**Your task**
In the material below, find every line containing the string "Science" and return it.

**Data to process**
------------------------------------------------------------

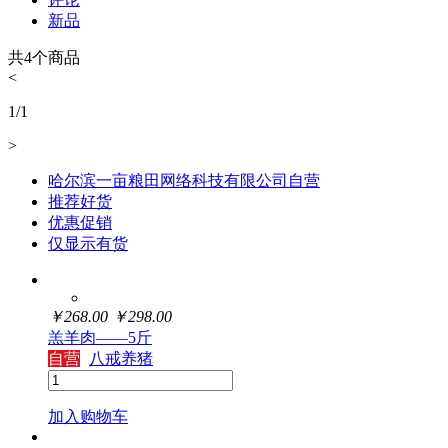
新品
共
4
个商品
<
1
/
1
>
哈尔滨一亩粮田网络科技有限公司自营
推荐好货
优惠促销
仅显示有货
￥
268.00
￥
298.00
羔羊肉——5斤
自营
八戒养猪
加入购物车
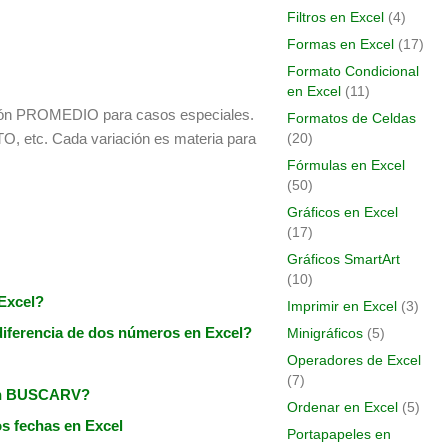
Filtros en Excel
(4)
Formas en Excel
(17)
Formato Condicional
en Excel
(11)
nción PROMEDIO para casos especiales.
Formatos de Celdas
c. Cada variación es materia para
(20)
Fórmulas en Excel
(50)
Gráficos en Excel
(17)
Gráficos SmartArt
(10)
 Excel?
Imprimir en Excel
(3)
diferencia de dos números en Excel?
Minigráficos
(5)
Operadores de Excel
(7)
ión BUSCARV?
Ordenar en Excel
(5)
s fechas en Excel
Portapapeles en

------------------------------------------------------------

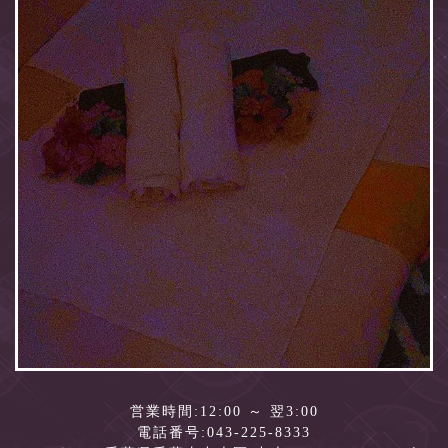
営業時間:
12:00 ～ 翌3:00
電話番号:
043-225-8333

------------------------------------------------------------

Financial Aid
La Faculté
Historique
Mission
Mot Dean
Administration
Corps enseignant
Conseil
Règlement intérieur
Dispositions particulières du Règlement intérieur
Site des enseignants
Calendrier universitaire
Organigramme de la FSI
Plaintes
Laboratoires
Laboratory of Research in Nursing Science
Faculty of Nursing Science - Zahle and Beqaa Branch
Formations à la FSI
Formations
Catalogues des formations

------------------------------------------------------------

**Task result**
Laboratory of Research in Nursing Science
Faculty of Nursing Science - Zahle and Beqaa Branch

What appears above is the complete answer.